GAZA CITY, May 21: The head of the security services became the latest bomb target of increasingly vicious factional violence on Sunday, prompting a vow by Palestinian leader Mahmud Abbas to avoid a descent into civil war.
Rashid Abu Shbak escaped unharmed when a 70-kilogramme device was discovered on the road outside his home in the south of Gaza City shortly before he had been due to drive to his office.
Abu Shbak is one of the most powerful figures in Palestinian Authority president Abbas’s Fatah movement and was only named to his newly created post of director of internal security last month — an appointment hotly contested by the Hamas government.
The apparent assassination attempt came just a day after Tareq Abu Rajab, head of the intelligence services, was seriously wounded and his bodyguard killed in a blast in Gaza.
Sources close to Abu Shbak said the remote-controlled device had been found on the side of the road during a routine sweep.
There was no immediate claim of responsibility by any of the militant factions in the territory, which has become increasingly anarchic since the departure of Israeli troops nearly a year ago.

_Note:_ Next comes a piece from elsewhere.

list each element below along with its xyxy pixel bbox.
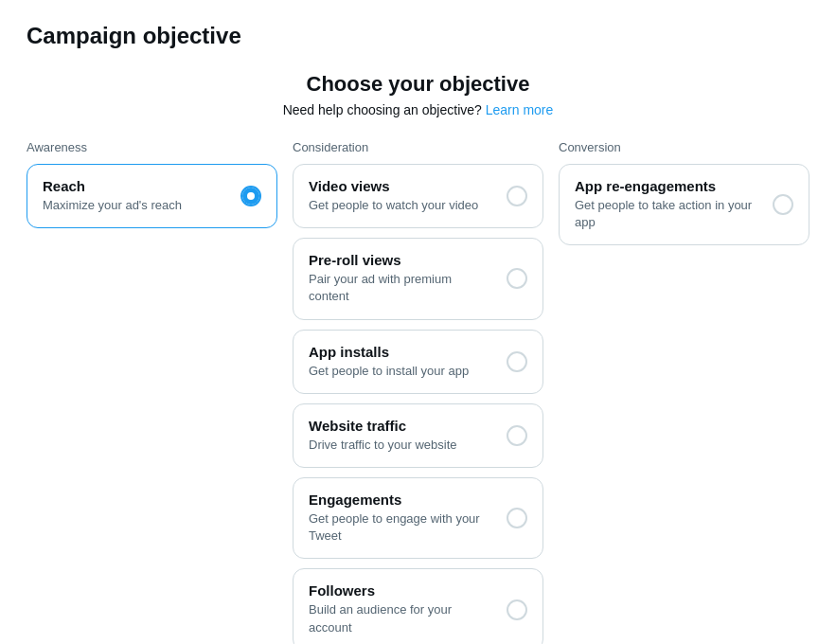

The targeting of Abu Shbak and Abu Rajab further fuelled projections the Palestinians are heading for a civil war, something Abbas said he would never allow.
“Civil war is a red line which no one would dare to cross,” he said after meeting Israeli Foreign Minister Tzipi Livni at a conference in Egypt.
“Skirmishes take place, but a civil war is forbidden,” he said.
Even though Hamas thrashed Fatah in January’s parliamentary elections and subsequently formed its first government, responsibility for the security forces remains in the hands of Abbas in his role as president.
Hamas has become resentful of the conduct of the security forces which are stuffed with Fatah followers and have made no progress in tackling the security chaos in Gaza.
While Abbas was in Europe last week, Hamas seized its opportunity to roll out thousands of members of a volunteer paramilitary force which had been explicitly vetoed by the president.